Feature Photo (above): Home builders’ signs crowd the corner of Cemetery Road at FM 762 by the south end of The George Foundation property. Fort Bend County has seen dramatic growth in new housing and the City of Richmond wants to see a hotel/convention center built somewhere on the charitable foundation’s land. Image: Google Streets.
by Adolfo Pesquera
Richmond (Fort Bend County) — The City of Richmond has pending before the state Legislature a bill that would adjust the hotel occupancy tax and sales tax to raise funds for a hotel/convention center.
Rep. Phil Stephenson, R-Wharton, filed House Bill 486 in December at the request of the Richmond City Council. It would have the effect of capturing the state’s share of the hotel occupancy taxes and sales taxes from business transactions within a 1,000 foot radius of a qualified hotel and convention center project.
Texas State Rep. Phil Stephenson. Courtesy: Office of Rep. Stephenson.
If the bill is approved, it comes with a deadline; the city must enter into an agreement with a developer before Sept. 1, 2021.
A few days prior to Stephenson’s filing, the Fort Bend County Commissioners Court passed without discussion a resolution in support.
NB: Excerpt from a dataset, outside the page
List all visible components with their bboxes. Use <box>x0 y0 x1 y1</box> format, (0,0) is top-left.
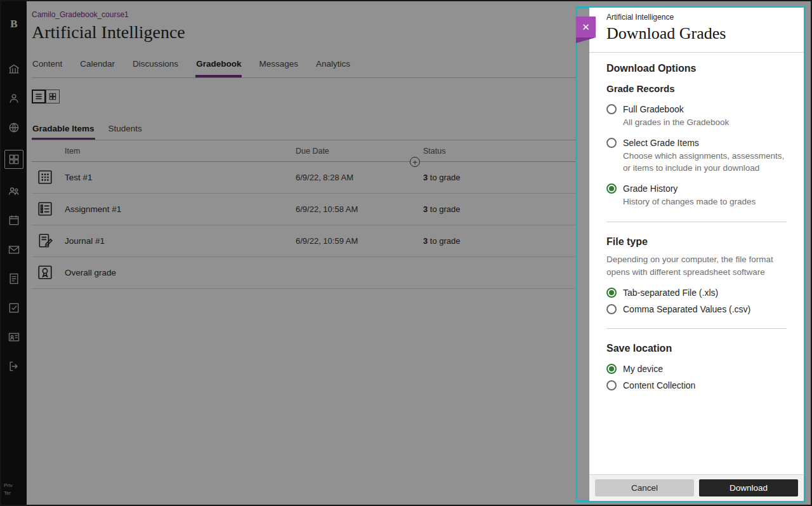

According to a City of Richmond legislative memorandum, the purpose of the bill is to enable the city to develop a hotel and convention center project “and surrounding ancillary facilities.”
The memorandum said Richmond is working in partnership with The George Foundation to facilitate development of the 336-acre Circle Oak property. The George Foundation is a charitable trust and the land development would provide a long-term revenue stream that will be used to help meet critical community needs.
The Circle Oak property is south of the boundaries of the City of Richmond and just north of FM 762. Interstate 69/US 59 cuts through the property, thus ensuring a high potential for commercial traffic. However, there are infrastructure issues due to its being in a floodplain.
“The Circle Oak property is bisected by Rabb’s Bayou and will require significant upfront infrastructure costs, including storm water detention. The infrastructure costs are estimated to cost up to $70 million. The proposed legislation will be a critically important tool in making the development of the property feasible,” the city’s memorandum states.
Richmond is negotiating to bring a 400-room hotel that will include 25,000 square feet of convention center space to a location somewhere on the Circle Oak property. The city estimates the hotel/convention center project will be a capital investment of at minimum $130 million, and it will create more than 1,000 construction jobs during the estimated 18-month build-out period, and at least 400 permanent jobs.
Google Map with graphic by Adolfo Pesquera.
Richmond claims that the economic impact will benefit, not just Richmond, but the other local tax districts–Sugar Land, Rosenberg, Lamar Consolidated ISD and Fort Bend County.
In the history of the state Legislature, since 1993, 37 other cities have benefited from the sharing of the state’s portion of HOT and sales tax revenue.
Richmond further notes that the George Foundation is committed to partnering with top-notch developers to create a high quality, mixed-use development.
“The development currently includes the 100,000-square-foot HEB Richmond Market, but the vast majority of the property is undeveloped. Brazos Town Center is located across FM 762 and encompasses approximately 2 million square feet of retail, dining, hotel, and entertainment uses. The proposed hotel and convention center project would differentiate the Circle Oak property from the Brazos Town Center by drawing in visitors from within a 4 hour drive time radius.”